> **AIM OF THE TASK**
Each line that contains the word "tablademultiplicar" is to be copied from the records below.

----------

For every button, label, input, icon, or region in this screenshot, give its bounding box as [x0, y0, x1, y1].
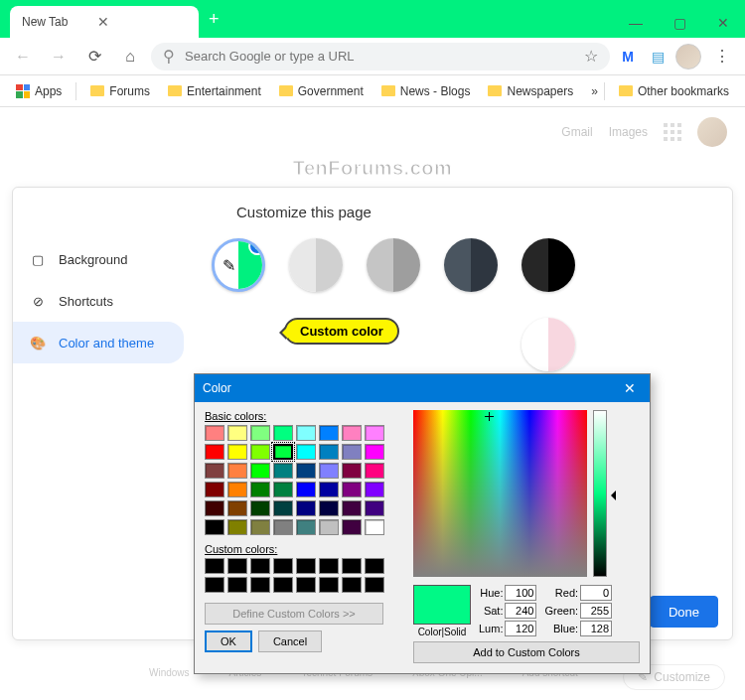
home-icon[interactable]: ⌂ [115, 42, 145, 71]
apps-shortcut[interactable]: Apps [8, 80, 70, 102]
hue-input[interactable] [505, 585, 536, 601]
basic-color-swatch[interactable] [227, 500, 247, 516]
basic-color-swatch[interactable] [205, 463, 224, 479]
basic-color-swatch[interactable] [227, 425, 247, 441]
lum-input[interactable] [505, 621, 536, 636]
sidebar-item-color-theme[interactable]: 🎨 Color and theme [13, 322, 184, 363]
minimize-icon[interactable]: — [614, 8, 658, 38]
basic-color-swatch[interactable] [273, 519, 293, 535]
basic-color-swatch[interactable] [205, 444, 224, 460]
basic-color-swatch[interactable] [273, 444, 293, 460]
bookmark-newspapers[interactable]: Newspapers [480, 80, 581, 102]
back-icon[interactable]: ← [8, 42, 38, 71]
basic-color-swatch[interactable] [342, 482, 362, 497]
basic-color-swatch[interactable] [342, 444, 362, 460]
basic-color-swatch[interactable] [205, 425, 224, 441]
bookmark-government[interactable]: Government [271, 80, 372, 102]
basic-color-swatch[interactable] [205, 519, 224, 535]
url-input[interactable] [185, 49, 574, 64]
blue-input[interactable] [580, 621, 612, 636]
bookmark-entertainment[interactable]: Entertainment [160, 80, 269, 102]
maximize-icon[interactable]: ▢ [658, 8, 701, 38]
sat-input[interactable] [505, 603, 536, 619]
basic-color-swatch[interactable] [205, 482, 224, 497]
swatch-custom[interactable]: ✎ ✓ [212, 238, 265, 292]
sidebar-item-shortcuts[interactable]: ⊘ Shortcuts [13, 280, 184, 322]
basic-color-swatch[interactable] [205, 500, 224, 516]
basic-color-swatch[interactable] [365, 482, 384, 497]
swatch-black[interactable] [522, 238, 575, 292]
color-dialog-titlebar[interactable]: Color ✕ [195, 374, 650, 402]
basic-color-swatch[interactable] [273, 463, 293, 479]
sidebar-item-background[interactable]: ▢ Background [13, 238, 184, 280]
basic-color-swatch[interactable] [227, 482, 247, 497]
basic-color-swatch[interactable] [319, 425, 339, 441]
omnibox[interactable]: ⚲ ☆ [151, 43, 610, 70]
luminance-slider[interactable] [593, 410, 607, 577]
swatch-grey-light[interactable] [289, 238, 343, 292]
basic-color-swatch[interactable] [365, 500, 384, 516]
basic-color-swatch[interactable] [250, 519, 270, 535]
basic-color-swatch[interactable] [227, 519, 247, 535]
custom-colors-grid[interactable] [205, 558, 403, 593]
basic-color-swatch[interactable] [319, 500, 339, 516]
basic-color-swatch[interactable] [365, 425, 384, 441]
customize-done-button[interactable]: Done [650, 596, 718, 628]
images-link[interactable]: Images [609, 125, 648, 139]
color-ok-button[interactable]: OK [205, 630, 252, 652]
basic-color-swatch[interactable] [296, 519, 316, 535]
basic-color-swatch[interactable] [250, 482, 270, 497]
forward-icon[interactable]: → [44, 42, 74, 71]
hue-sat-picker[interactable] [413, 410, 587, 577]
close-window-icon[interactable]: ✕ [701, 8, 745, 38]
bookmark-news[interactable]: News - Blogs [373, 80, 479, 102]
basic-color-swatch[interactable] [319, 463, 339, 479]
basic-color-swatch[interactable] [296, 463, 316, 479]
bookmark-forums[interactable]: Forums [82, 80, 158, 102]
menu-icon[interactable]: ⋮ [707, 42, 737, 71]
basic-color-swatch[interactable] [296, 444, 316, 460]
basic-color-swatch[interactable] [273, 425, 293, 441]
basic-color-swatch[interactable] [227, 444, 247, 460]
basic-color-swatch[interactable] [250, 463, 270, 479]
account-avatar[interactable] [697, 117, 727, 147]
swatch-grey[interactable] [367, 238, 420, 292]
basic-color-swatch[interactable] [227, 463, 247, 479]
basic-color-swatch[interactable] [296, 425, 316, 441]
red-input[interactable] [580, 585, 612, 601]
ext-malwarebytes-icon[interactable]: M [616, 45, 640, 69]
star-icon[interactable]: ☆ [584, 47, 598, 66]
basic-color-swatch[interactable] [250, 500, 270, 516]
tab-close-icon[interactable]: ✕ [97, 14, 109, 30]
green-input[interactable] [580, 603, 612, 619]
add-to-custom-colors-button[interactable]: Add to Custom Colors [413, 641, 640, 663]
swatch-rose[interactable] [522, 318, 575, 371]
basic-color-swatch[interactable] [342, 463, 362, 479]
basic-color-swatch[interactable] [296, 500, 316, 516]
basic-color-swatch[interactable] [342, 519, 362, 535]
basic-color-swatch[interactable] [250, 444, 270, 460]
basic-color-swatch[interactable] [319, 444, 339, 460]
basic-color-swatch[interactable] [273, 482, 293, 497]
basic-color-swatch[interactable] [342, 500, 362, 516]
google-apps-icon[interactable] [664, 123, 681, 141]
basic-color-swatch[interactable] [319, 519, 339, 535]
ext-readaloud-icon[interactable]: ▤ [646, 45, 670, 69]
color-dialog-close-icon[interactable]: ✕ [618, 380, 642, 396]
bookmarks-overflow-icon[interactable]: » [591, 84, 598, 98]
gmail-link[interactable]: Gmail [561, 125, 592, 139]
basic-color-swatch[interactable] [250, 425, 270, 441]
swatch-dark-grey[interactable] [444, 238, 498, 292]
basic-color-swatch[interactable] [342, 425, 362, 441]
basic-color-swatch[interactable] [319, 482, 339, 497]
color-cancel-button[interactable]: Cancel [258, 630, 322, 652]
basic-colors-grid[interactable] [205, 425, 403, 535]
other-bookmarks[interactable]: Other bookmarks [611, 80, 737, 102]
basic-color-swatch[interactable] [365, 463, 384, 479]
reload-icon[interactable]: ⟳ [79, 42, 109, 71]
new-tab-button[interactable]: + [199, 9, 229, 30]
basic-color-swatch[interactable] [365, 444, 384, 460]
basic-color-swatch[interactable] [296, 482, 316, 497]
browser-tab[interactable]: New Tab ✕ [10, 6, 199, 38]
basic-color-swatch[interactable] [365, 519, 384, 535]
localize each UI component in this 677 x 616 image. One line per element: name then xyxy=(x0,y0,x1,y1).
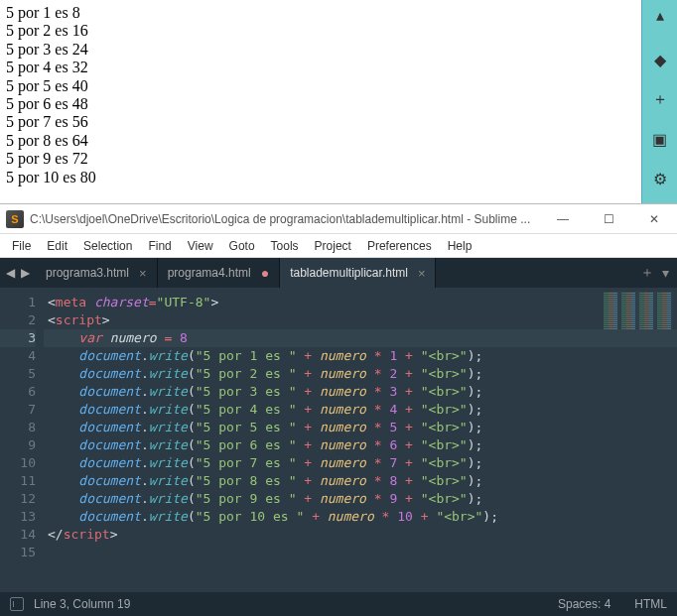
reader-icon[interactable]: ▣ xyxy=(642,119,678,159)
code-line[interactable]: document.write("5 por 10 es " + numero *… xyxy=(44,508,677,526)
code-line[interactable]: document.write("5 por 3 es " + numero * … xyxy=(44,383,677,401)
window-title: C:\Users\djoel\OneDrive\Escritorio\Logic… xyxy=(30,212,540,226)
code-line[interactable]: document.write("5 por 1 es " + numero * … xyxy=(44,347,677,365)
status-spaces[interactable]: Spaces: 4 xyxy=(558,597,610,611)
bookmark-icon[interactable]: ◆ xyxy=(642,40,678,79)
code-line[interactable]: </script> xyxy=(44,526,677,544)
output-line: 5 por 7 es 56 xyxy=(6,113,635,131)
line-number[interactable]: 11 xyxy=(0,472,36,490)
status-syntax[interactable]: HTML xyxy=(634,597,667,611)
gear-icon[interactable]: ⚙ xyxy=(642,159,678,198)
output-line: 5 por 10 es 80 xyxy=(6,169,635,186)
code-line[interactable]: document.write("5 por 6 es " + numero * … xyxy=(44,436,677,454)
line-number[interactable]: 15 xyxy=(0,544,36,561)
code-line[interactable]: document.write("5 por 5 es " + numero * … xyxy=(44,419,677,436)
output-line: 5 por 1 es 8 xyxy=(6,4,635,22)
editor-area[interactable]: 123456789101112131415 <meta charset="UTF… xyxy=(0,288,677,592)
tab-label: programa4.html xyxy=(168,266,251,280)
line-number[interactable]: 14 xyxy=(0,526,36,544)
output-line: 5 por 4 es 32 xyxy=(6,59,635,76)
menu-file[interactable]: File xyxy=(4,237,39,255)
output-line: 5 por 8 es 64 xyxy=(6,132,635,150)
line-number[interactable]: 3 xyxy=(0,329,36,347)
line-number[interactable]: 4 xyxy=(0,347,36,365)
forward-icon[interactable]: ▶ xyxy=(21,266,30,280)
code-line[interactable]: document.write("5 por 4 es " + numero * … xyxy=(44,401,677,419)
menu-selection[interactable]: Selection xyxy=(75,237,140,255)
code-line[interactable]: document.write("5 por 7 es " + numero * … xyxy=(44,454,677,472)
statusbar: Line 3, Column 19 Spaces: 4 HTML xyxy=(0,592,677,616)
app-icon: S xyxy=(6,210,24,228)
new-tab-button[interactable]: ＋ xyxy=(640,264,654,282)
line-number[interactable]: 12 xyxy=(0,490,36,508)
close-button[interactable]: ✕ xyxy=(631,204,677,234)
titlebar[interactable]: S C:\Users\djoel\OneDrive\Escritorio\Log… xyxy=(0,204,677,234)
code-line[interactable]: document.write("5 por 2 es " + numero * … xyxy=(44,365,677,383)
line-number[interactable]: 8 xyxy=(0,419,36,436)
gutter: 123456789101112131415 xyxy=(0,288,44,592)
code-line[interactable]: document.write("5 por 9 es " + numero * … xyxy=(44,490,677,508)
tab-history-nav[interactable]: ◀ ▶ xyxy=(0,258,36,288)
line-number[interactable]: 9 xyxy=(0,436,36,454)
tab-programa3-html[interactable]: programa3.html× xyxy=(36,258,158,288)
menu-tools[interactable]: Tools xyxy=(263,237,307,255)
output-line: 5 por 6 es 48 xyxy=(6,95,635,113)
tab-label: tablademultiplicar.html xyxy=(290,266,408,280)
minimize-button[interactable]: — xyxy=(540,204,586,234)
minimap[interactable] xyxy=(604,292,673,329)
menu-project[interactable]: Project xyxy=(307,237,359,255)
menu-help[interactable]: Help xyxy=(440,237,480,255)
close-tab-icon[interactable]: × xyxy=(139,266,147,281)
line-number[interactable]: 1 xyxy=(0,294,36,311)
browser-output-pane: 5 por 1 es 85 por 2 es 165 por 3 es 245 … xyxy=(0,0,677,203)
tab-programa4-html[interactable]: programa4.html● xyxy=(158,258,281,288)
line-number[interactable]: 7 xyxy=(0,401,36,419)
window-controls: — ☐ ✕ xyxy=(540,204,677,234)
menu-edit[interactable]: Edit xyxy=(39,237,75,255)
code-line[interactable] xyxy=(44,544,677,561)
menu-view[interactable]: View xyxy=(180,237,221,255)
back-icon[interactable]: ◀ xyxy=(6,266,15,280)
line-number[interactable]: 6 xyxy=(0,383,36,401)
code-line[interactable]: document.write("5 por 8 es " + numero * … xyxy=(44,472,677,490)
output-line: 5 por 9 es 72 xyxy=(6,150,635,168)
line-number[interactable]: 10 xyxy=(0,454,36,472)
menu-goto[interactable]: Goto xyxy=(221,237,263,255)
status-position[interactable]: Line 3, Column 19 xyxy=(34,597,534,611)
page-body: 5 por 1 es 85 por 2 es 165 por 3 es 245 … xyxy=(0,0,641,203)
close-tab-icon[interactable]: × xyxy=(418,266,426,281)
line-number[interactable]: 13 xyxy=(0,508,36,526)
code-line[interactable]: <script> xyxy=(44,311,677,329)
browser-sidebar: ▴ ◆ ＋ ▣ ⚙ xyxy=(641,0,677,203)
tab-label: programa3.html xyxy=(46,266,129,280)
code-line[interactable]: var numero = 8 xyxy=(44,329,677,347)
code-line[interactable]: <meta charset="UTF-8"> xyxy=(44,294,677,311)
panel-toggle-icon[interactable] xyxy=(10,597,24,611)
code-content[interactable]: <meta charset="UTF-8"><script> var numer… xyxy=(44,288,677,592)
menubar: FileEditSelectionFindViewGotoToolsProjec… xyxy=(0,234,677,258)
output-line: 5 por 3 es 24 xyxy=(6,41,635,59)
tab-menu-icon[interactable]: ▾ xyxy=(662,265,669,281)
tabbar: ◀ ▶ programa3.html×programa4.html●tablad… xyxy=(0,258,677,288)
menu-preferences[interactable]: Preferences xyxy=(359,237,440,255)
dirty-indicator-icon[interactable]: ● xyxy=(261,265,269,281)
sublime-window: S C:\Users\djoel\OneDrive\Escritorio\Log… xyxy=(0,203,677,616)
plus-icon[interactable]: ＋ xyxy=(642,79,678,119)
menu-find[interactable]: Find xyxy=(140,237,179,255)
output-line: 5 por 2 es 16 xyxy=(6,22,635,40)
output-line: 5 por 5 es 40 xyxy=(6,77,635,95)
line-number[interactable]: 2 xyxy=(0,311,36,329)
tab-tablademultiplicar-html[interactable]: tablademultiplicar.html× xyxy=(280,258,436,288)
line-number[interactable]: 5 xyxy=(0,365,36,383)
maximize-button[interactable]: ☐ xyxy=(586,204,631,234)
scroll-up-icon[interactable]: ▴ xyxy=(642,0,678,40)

----------

> **WRITTEN ANSWER**
tab-label: tablademultiplicar.html xyxy=(290,266,408,280)
tab-tablademultiplicar-html[interactable]: tablademultiplicar.html× xyxy=(280,258,436,288)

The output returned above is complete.